Adam se reconnaît dans le silence d’Edelman, resté muet pendant deux années à la fin de la guerre, « allongé sur son lit, à fixer la peinture du mur qui s’écaillait et dessinait les fantômes emplissant la chambre de chuchotis ». La mémoire de la douleur, celle des villages et des cimetières détruits, ne parle pas et, « si elle parlait, elle serait marquée par le silence et emploierait des bribes de mots ». À New York, où il tient désormais un petit restaurant de falafels tout en consacrant ses loisirs à la poésie arabe classique, Prendre le bon Dieu de vitesse, ce livre dans lequel Edelman dialogue avec la journaliste Hanna Krall, trône sur sa table, « telle une fenêtre ouverte sur la mémoire ».
Entre Haïfa et New York, Adam s’est essayé à d’autres vies encore. Il a approfondi sa connaissance de la poésie préislamique en suivant les cours d’Heskel Kassab, un militant communiste venu d’Irak. « J’étais un Irakien, et maintenant je suis un juif arabe […[ un Arabe ajourné et un juif incertain », lui dit Heskel. Mais Adam ne peut inversement devenir un Arabe juif comme il le souhaite. Sur cette terre confisquée, il n’est qu’un vestige. D’un moine orthodoxe qui se nourrit de miel et d’herbes sauvages, il a appris à aimer Um Kalthoum et s’est réinventé en journaliste spécialiste de musique orientale. Il parvient alors à s’intégrer dans une bulle culturelle faite d’artistes et d’intellectuels marginaux et vit à Jaffa une longue et difficile histoire d’amour avec Dalia, une Israélienne au teint olivâtre, née d’un père polonais et d’une mère irakienne.

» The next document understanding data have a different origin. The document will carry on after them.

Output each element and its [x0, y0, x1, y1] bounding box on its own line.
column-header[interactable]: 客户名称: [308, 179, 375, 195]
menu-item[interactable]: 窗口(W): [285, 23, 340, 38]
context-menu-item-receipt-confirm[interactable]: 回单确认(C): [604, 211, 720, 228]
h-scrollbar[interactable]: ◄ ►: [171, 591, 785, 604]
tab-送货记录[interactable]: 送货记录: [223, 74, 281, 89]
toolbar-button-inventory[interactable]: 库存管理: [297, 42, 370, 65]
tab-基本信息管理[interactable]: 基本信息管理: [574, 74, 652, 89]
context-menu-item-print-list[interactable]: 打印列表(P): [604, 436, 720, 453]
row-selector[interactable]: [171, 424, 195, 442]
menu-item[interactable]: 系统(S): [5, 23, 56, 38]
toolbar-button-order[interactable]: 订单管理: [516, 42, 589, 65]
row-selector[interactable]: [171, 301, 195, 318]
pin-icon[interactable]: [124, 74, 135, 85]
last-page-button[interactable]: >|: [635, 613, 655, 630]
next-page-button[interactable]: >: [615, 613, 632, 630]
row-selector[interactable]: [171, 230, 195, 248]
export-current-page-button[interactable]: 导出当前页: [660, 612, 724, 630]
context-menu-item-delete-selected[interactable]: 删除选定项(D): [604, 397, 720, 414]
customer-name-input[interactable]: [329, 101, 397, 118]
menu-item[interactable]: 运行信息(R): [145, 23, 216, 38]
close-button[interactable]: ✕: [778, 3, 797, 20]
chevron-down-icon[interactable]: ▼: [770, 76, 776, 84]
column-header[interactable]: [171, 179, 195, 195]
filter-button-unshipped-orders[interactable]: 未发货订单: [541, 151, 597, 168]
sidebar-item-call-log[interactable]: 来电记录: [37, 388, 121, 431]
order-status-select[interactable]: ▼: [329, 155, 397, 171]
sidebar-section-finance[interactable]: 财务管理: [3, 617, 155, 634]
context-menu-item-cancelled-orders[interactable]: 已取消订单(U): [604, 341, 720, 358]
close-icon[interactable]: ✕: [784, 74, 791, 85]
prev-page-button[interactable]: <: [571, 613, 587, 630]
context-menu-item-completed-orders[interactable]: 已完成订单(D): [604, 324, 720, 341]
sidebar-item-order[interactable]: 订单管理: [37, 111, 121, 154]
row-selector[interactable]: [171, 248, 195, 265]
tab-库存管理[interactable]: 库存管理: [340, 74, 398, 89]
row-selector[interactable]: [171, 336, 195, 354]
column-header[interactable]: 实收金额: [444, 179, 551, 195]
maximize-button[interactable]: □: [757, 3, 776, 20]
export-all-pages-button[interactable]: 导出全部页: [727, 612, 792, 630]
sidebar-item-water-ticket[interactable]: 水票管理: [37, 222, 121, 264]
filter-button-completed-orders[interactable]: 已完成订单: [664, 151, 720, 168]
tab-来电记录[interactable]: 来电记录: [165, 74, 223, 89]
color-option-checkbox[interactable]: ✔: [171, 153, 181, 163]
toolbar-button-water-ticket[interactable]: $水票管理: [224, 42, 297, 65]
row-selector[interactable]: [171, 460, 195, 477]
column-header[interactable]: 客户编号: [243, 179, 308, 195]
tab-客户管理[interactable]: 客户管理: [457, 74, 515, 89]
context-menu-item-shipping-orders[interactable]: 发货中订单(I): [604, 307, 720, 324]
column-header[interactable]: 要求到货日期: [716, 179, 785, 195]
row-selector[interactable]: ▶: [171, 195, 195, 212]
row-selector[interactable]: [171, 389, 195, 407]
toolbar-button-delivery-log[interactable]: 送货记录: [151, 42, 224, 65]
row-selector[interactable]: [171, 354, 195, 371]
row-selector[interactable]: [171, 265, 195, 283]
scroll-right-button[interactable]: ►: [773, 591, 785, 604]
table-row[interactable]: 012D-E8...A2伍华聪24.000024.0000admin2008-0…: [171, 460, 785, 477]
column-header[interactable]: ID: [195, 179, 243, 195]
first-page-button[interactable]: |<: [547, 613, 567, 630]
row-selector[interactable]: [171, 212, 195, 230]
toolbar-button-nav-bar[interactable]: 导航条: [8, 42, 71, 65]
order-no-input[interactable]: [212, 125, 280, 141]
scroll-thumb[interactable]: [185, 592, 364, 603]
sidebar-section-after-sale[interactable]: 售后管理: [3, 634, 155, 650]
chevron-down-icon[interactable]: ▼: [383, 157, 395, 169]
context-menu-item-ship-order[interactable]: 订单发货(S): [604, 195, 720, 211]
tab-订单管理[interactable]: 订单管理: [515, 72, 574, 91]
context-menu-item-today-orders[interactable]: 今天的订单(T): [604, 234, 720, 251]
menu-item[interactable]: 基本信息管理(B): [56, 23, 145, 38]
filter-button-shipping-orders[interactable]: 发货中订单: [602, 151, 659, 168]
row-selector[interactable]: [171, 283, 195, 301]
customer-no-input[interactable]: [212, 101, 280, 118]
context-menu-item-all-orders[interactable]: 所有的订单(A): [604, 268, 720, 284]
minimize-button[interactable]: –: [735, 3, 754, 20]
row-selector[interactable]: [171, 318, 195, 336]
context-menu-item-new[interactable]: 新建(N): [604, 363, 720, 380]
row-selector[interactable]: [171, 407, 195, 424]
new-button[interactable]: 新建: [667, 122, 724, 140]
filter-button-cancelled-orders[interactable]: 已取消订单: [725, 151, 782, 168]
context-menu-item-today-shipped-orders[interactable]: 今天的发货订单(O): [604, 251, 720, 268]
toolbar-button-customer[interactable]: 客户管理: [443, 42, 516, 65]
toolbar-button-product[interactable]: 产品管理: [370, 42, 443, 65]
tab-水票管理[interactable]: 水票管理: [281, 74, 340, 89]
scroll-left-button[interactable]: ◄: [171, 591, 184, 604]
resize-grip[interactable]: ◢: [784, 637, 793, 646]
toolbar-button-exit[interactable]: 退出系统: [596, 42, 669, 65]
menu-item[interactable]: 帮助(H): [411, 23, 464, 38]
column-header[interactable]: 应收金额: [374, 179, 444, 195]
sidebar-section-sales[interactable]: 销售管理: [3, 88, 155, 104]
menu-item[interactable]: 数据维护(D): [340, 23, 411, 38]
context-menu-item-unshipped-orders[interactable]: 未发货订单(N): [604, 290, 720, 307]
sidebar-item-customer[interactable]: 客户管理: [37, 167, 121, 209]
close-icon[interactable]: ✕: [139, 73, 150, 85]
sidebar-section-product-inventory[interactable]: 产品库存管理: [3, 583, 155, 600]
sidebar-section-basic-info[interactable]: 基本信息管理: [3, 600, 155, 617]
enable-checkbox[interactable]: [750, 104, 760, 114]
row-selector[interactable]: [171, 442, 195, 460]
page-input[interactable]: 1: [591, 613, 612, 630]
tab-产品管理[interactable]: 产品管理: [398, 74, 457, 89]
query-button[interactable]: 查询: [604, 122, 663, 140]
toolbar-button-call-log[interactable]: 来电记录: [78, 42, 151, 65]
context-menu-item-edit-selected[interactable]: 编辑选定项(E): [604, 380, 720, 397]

Elias Khoury nous laisse supposer que ce qui va conduire à la rupture avec Dalia, c’est l’impossibilité pour Adam de sortir du silence et de se raconter autrement qu’à travers de très nombreuses références littéraires ou des histoires qui s’entremêlent à ses récits. On ne sait rien des circonstances de son départ pour New York. Le troisième volet de sa trilogie nous l’apprendra peut-être. On pense en le lisant à ces intellectuels palestiniens, devenus, comme le disait Edward Said de lui-même, en plaisantant à peine, des « juifs new-yorkais », ou bien encore à Anton Shammas, qui, après avoir écrit et publié en hébreu Arabesques (traduit par Guy Séniak, Actes Sud, 1988), un des plus beaux romans de la littérature palestinienne, est devenu professeur de littérature comparée à l’université du Michigan. Tel qu’il est, le roman bouleversant d’Elias Khoury, débordant de références historiques et littéraires, dans lequel se côtoient quantité de personnages dont on voudrait à chaque fois suivre le cheminement, en dépit ou peut-être en raison du destin tragique de son héros, est aussi un hymne splendide à la beauté.